Emperor Hirohito announces Japan surrender

Germany had surrendered to the Allied armies months before, and only Japan was left to face the combined military might of the U.S. and Britain. Japan was in dire straits as well: all of the islands once in its possession were now taken over by the U.S. Its major cities were undergoing withering bombing attacks almost daily, and its supplies were dwindling. A hopeless situation, but Japan’s “Big Six” of war leaders were making preparations for home defense. On August 6, the U.S. upped the ante, dropping the first nuclear bomb on the city of Hiroshima. On August 8, the Soviet army invaded the Manchuria region of China, occupied by Japan at the time. Later that same day the second atom bomb fell on Nagasaki, and Emperor Hirohito of Japan intervened.
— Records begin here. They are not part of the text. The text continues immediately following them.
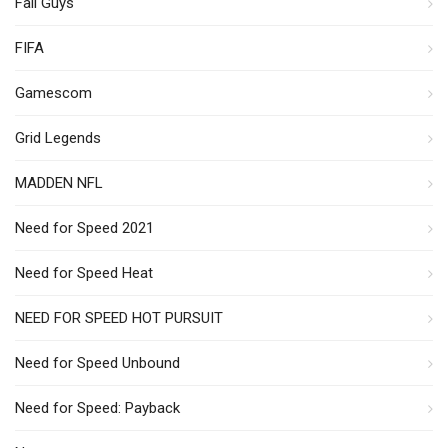
Fall Guys
FIFA
Gamescom
Grid Legends
MADDEN NFL
Need for Speed 2021
Need for Speed Heat
NEED FOR SPEED HOT PURSUIT
Need for Speed Unbound
Need for Speed: Payback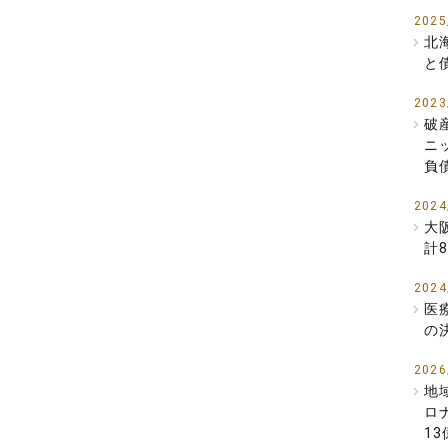
2025
北
と
2023
破
ニ
負
2024
大
計
2024
医
の
2026
地
ロ
1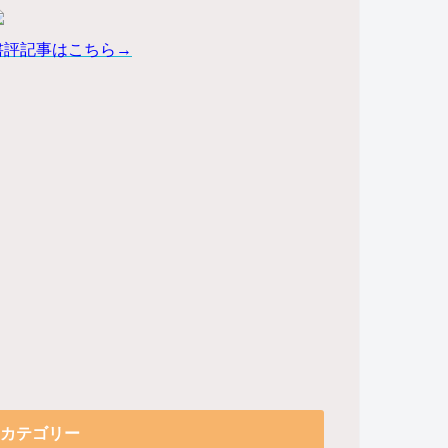
書評記事はこちら→
カテゴリー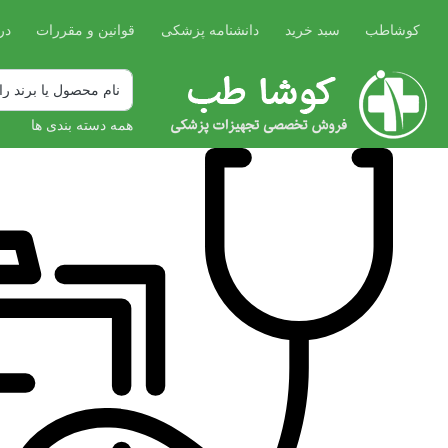
کوشاطب
سبد خرید
دانشنامه پزشکی
قوانین و مقررات
در
همه دسته بندی ها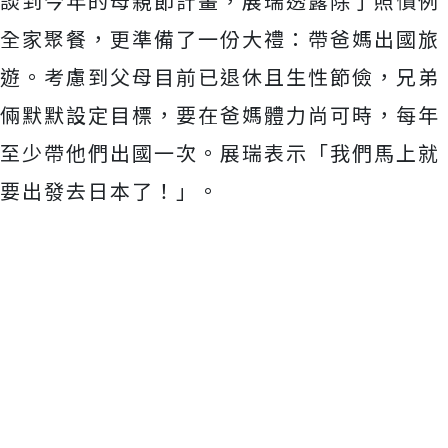
談到今年的母親節計畫，展瑞透露除了照慣例
全家聚餐，
更準備了一份大禮：帶爸媽出國旅
遊。
考慮到父母目前已退休且生性節儉，兄弟
倆默默設定目標，
要在爸媽體力尚可時，每年
至少帶他們出國一次。展瑞表示「
我們馬上就
要出發去日本了！」。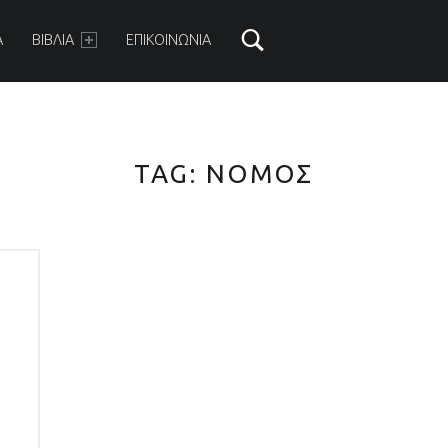
ARY MENU
Α
ΒΙΒΛΙΑ
ΕΠΙΚΟΙΝΩΝΙΑ
TAG:
ΝΟΜΟΣ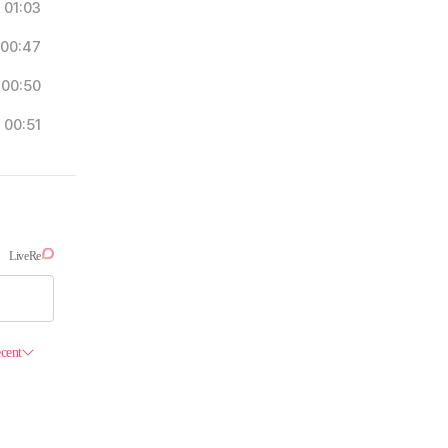
01:03
00:47
00:50
00:51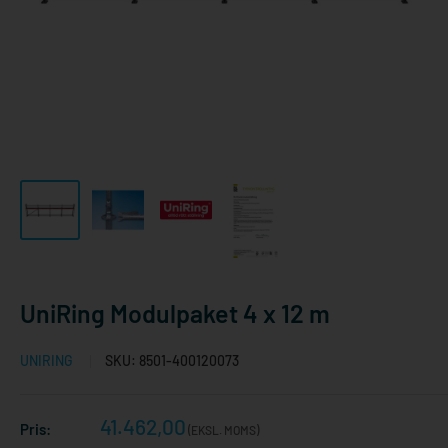
UniRing Modulpaket 4 x 12 m
UNIRING
SKU:
8501-400120073
Reapris
41.462,00
Pris:
(EKSL. MOMS)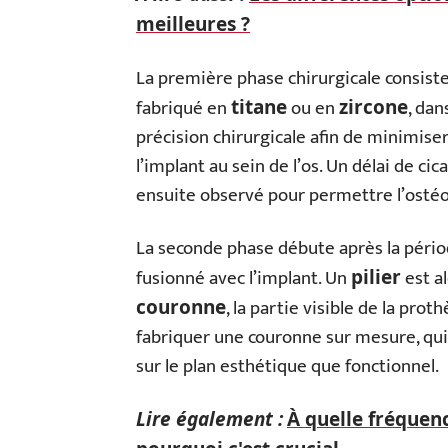
meilleures ?
La première phase chirurgicale consiste
fabriqué en
ou en
, dan
titane
zircone
précision chirurgicale afin de minimise
l’implant au sein de l’os. Un délai de cic
ensuite observé pour permettre l’ostéo
La seconde phase débute après la périod
fusionné avec l’implant. Un
est al
pilier
, la partie visible de la pr
couronne
fabriquer une couronne sur mesure, qui 
sur le plan esthétique que fonctionnel.
Lire également :
À quelle fréquenc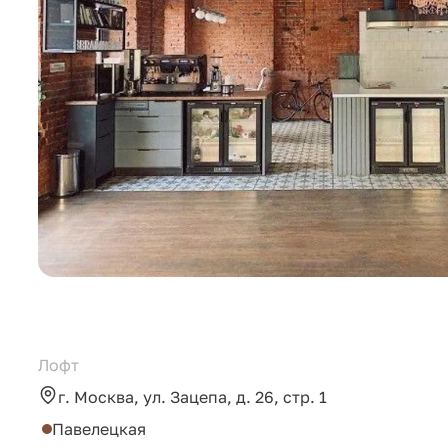
Лофт
г. Москва, ул. Зацепа, д. 26, стр. 1
Павелецкая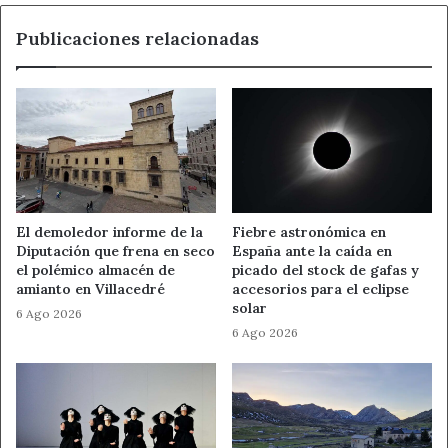
Pajares, aunque necesaria, ha supuesto millones de euros
Publicaciones relacionadas
invertidos, del Erario Público, años de retrasos y el caos
ambiental en la zona”. Para finalizar, desde la
organización piden que “se dé una solución integral a los
vecinos de los pueblos leoneses de Pajares y al problema
causado en los acuíferos”.
Ahora León
IU
Noticias de León
El demoledor informe de la
Fiebre astronómica en
Diputación que frena en seco
España ante la caída en
Variante de Pajares
el polémico almacén de
picado del stock de gafas y
amianto en Villacedré
accesorios para el eclipse
solar
6 Ago 2026
6 Ago 2026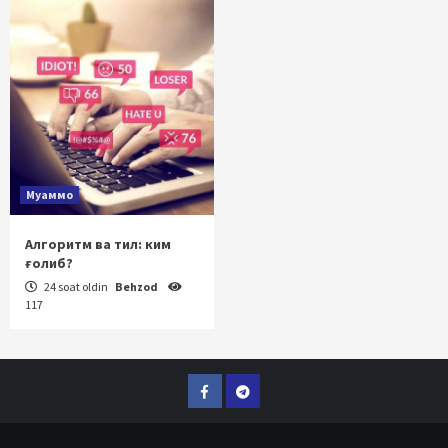
Муаммо
Алгоритм ва тил: ким
ғолиб?
24 soat oldin
Behzod
117
Facebook
Telegram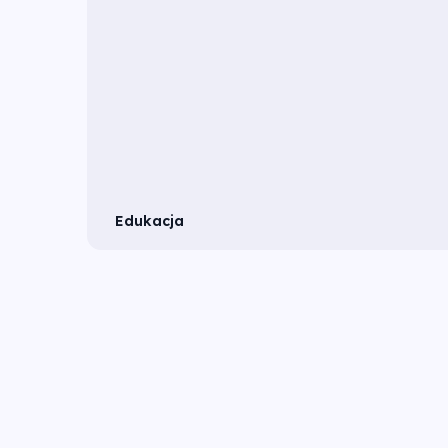
Edukacja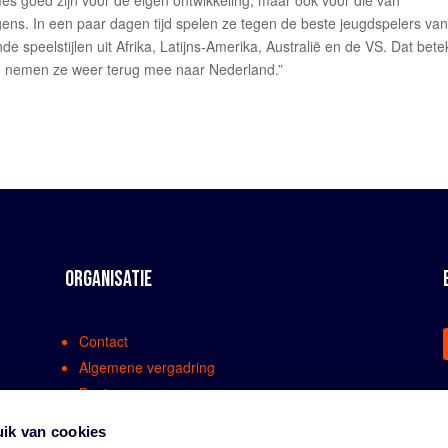
es goed zijn voor de eigen ontwikkeling, maar ook voor die van
ens. In een paar dagen tijd spelen ze tegen de beste jeugdspelers va
de speelstijlen uit Afrika, Latijns-Amerika, Australië en de VS. Dat bete
ng nemen ze weer terug mee naar Nederland.”
ORGANISATIE
Contact
Algemene vergadring
Bestuur
Comissies en werkgroepen
ik van cookies
Medewerkers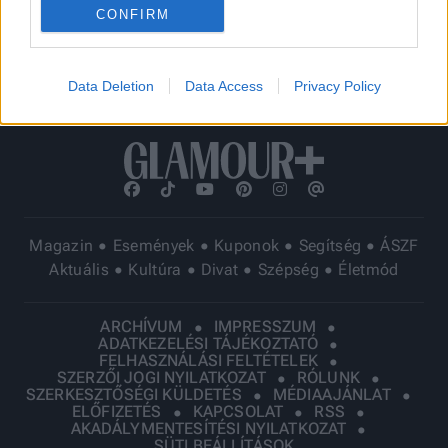
ÖSSZES CIKK
CONFIRM
Data Deletion
Data Access
Privacy Policy
Magazin
Események
Kuponok
Segítség
ÁSZF
Aktuális
Kultúra
Divat
Szépség
Életmód
ARCHÍVUM
IMPRESSZUM
ADATKEZELÉSI TÁJÉKOZTATÓ
FELHASZNÁLÁSI FELTÉTELEK
SZERZŐI JOGI NYILATKOZAT
RÓLUNK
SZERKESZTŐSÉGI KÜLDETÉS
MÉDIAAJÁNLAT
ELŐFIZETÉS
KAPCSOLAT
RSS
AKADÁLYMENTESÍTÉSI NYILATKOZAT
SÜTI BEÁLLÍTÁSOK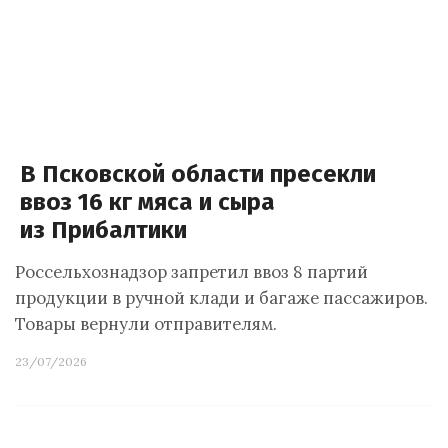
В Псковской области пресекли
ввоз 16 кг мяса и сыра
из Прибалтики
Россельхознадзор запретил ввоз 8 партий
продукции в ручной клади и багаже пассажиров.
Товары вернули отправителям.
23/07/2026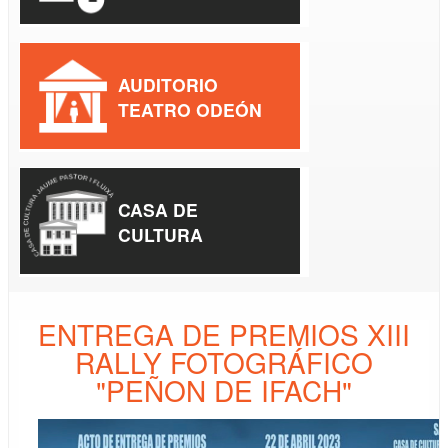
AUDITORIO
TEATRO ODEÓN
CASA DE
CULTURA
ENTREGA DE PREMIOS XIII
RALLY FOTOGRÁFICO
"PEÑON DE IFACH"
On this day, August 15, in 1945, a week after the bombing of Nagasaki, Emperor Hirohito addressed his subjects in a pre-recorded “jewel-voice broadcast,” (Gyokuon-hōsōa) in which he announced the surrender of Japan.

In the days between the bombing and the broadcast, Hirohito ordered the Big Six committee to signal surrender, a move the military considered dishonorable. The day before the broadcast as many as a thousand officers stormed the royal palace to attempt to find and destroy the recording. It was smuggled out in a basket of women’s underwear.